→ **Entries supplied**:
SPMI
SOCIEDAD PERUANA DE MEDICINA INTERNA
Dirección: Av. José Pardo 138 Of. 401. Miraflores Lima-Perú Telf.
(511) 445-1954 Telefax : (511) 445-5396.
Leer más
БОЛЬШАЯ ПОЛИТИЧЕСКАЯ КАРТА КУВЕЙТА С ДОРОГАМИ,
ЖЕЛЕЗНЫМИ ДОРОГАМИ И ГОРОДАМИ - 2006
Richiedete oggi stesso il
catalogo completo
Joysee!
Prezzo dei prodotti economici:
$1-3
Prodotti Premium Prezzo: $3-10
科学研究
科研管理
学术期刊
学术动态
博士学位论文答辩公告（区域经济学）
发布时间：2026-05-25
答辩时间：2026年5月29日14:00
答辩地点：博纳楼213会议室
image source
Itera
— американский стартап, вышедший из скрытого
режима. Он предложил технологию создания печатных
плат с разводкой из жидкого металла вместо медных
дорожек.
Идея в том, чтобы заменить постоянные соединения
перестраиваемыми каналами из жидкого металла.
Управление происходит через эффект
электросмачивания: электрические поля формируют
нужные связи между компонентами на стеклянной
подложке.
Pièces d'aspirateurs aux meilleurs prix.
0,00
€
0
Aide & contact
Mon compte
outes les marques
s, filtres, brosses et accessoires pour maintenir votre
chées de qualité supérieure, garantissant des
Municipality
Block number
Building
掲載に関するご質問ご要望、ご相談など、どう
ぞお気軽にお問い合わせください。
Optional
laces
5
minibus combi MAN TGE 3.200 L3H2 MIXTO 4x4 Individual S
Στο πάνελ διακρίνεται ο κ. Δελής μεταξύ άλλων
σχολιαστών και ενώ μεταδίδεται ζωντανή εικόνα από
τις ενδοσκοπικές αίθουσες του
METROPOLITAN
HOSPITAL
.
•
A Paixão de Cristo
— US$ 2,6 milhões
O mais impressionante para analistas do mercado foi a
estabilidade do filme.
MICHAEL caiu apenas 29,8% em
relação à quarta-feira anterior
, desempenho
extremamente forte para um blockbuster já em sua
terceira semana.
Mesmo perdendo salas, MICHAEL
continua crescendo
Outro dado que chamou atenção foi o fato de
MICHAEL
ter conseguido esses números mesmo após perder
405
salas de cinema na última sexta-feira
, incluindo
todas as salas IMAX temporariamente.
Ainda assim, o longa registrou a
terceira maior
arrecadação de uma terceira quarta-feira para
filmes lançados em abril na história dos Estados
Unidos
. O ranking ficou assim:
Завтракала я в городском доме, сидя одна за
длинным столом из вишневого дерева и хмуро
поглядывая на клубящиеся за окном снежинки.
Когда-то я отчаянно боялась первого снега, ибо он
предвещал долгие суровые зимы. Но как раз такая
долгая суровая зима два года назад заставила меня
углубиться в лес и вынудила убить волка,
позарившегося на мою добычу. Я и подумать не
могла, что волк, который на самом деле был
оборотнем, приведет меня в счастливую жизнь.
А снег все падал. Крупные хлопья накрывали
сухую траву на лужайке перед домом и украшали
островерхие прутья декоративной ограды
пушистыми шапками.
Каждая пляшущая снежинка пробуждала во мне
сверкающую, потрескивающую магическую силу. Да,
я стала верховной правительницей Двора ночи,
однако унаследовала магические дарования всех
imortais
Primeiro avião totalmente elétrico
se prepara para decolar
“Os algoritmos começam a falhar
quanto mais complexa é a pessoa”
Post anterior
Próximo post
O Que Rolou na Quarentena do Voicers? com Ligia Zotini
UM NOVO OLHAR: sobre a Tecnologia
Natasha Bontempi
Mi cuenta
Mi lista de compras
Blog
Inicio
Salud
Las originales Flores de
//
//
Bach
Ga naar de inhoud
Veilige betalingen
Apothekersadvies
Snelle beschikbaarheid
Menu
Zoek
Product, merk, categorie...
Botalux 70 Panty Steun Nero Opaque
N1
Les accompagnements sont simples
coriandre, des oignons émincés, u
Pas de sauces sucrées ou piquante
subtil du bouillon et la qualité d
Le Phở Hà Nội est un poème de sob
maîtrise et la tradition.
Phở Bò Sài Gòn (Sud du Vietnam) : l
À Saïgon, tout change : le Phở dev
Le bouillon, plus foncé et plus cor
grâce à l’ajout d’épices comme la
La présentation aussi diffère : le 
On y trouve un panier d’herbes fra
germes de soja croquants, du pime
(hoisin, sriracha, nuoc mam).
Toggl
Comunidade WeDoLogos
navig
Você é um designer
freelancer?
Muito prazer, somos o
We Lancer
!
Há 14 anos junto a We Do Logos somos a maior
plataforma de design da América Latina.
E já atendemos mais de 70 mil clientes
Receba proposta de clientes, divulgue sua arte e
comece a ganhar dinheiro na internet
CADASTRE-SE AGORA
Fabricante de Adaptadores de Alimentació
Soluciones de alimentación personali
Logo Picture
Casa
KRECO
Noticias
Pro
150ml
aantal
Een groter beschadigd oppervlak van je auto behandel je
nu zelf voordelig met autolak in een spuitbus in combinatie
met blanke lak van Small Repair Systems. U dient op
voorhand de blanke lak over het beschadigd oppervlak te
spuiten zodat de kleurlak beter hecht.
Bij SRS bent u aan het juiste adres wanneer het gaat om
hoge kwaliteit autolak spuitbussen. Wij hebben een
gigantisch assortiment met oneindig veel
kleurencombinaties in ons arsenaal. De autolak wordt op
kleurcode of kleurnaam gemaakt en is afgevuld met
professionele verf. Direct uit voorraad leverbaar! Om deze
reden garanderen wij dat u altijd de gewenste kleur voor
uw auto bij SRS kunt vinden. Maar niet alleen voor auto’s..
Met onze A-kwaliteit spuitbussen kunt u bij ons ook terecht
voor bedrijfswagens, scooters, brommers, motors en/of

→ **Directions for this task**: Your output must be an exact copy of every entry.

→ **Exercise response**:
SPMI
SOCIEDAD PERUANA DE MEDICINA INTERNA
Dirección: Av. José Pardo 138 Of. 401. Miraflores Lima-Perú Telf.
(511) 445-1954 Telefax : (511) 445-5396.
Leer más
БОЛЬШАЯ ПОЛИТИЧЕСКАЯ КАРТА КУВЕЙТА С ДОРОГАМИ,
ЖЕЛЕЗНЫМИ ДОРОГАМИ И ГОРОДАМИ - 2006
Richiedete oggi stesso il
catalogo completo
Joysee!
Prezzo dei prodotti economici:
$1-3
Prodotti Premium Prezzo: $3-10
科学研究
科研管理
学术期刊
学术动态
博士学位论文答辩公告（区域经济学）
发布时间：2026-05-25
答辩时间：2026年5月29日14:00
答辩地点：博纳楼213会议室
image source
Itera
— американский стартап, вышедший из скрытого
режима. Он предложил технологию создания печатных
плат с разводкой из жидкого металла вместо медных
дорожек.
Идея в том, чтобы заменить постоянные соединения
перестраиваемыми каналами из жидкого металла.
Управление происходит через эффект
электросмачивания: электрические поля формируют
нужные связи между компонентами на стеклянной
подложке.
Pièces d'aspirateurs aux meilleurs prix.
0,00
€
0
Aide & contact
Mon compte
outes les marques
s, filtres, brosses et accessoires pour maintenir votre
chées de qualité supérieure, garantissant des
Municipality
Block number
Building
掲載に関するご質問ご要望、ご相談など、どう
ぞお気軽にお問い合わせください。
Optional
laces
5
minibus combi MAN TGE 3.200 L3H2 MIXTO 4x4 Individual S
Στο πάνελ διακρίνεται ο κ. Δελής μεταξύ άλλων
σχολιαστών και ενώ μεταδίδεται ζωντανή εικόνα από
τις ενδοσκοπικές αίθουσες του
METROPOLITAN
HOSPITAL
.
•
A Paixão de Cristo
— US$ 2,6 milhões
O mais impressionante para analistas do mercado foi a
estabilidade do filme.
MICHAEL caiu apenas 29,8% em
relação à quarta-feira anterior
, desempenho
extremamente forte para um blockbuster já em sua
terceira semana.
Mesmo perdendo salas, MICHAEL
continua crescendo
Outro dado que chamou atenção foi o fato de
MICHAEL
ter conseguido esses números mesmo após perder
405
salas de cinema na última sexta-feira
, incluindo
todas as salas IMAX temporariamente.
Ainda assim, o longa registrou a
terceira maior
arrecadação de uma terceira quarta-feira para
filmes lançados em abril na história dos Estados
Unidos
. O ranking ficou assim:
Завтракала я в городском доме, сидя одна за
длинным столом из вишневого дерева и хмуро
поглядывая на клубящиеся за окном снежинки.
Когда-то я отчаянно боялась первого снега, ибо он
предвещал долгие суровые зимы. Но как раз такая
долгая суровая зима два года назад заставила меня
углубиться в лес и вынудила убить волка,
позарившегося на мою добычу. Я и подумать не
могла, что волк, который на самом деле был
оборотнем, приведет меня в счастливую жизнь.
А снег все падал. Крупные хлопья накрывали
сухую траву на лужайке перед домом и украшали
островерхие прутья декоративной ограды
пушистыми шапками.
Каждая пляшущая снежинка пробуждала во мне
сверкающую, потрескивающую магическую силу. Да,
я стала верховной правительницей Двора ночи,
однако унаследовала магические дарования всех
imortais
Primeiro avião totalmente elétrico
se prepara para decolar
“Os algoritmos começam a falhar
quanto mais complexa é a pessoa”
Post anterior
Próximo post
O Que Rolou na Quarentena do Voicers? com Ligia Zotini
UM NOVO OLHAR: sobre a Tecnologia
Natasha Bontempi
Mi cuenta
Mi lista de compras
Blog
Inicio
Salud
Las originales Flores de
//
//
Bach
Ga naar de inhoud
Veilige betalingen
Apothekersadvies
Snelle beschikbaarheid
Menu
Zoek
Product, merk, categorie...
Botalux 70 Panty Steun Nero Opaque
N1
Les accompagnements sont simples
coriandre, des oignons émincés, u
Pas de sauces sucrées ou piquante
subtil du bouillon et la qualité d
Le Phở Hà Nội est un poème de sob
maîtrise et la tradition.
Phở Bò Sài Gòn (Sud du Vietnam) : l
À Saïgon, tout change : le Phở dev
Le bouillon, plus foncé et plus cor
grâce à l’ajout d’épices comme la
La présentation aussi diffère : le 
On y trouve un panier d’herbes fra
germes de soja croquants, du pime
(hoisin, sriracha, nuoc mam).
Toggl
Comunidade WeDoLogos
navig
Você é um designer
freelancer?
Muito prazer, somos o
We Lancer
!
Há 14 anos junto a We Do Logos somos a maior
plataforma de design da América Latina.
E já atendemos mais de 70 mil clientes
Receba proposta de clientes, divulgue sua arte e
comece a ganhar dinheiro na internet
CADASTRE-SE AGORA
Fabricante de Adaptadores de Alimentació
Soluciones de alimentación personali
Logo Picture
Casa
KRECO
Noticias
Pro
150ml
aantal
Een groter beschadigd oppervlak van je auto behandel je
nu zelf voordelig met autolak in een spuitbus in combinatie
met blanke lak van Small Repair Systems. U dient op
voorhand de blanke lak over het beschadigd oppervlak te
spuiten zodat de kleurlak beter hecht.
Bij SRS bent u aan het juiste adres wanneer het gaat om
hoge kwaliteit autolak spuitbussen. Wij hebben een
gigantisch assortiment met oneindig veel
kleurencombinaties in ons arsenaal. De autolak wordt op
kleurcode of kleurnaam gemaakt en is afgevuld met
professionele verf. Direct uit voorraad leverbaar! Om deze
reden garanderen wij dat u altijd de gewenste kleur voor
uw auto bij SRS kunt vinden. Maar niet alleen voor auto’s..
Met onze A-kwaliteit spuitbussen kunt u bij ons ook terecht
voor bedrijfswagens, scooters, brommers, motors en/of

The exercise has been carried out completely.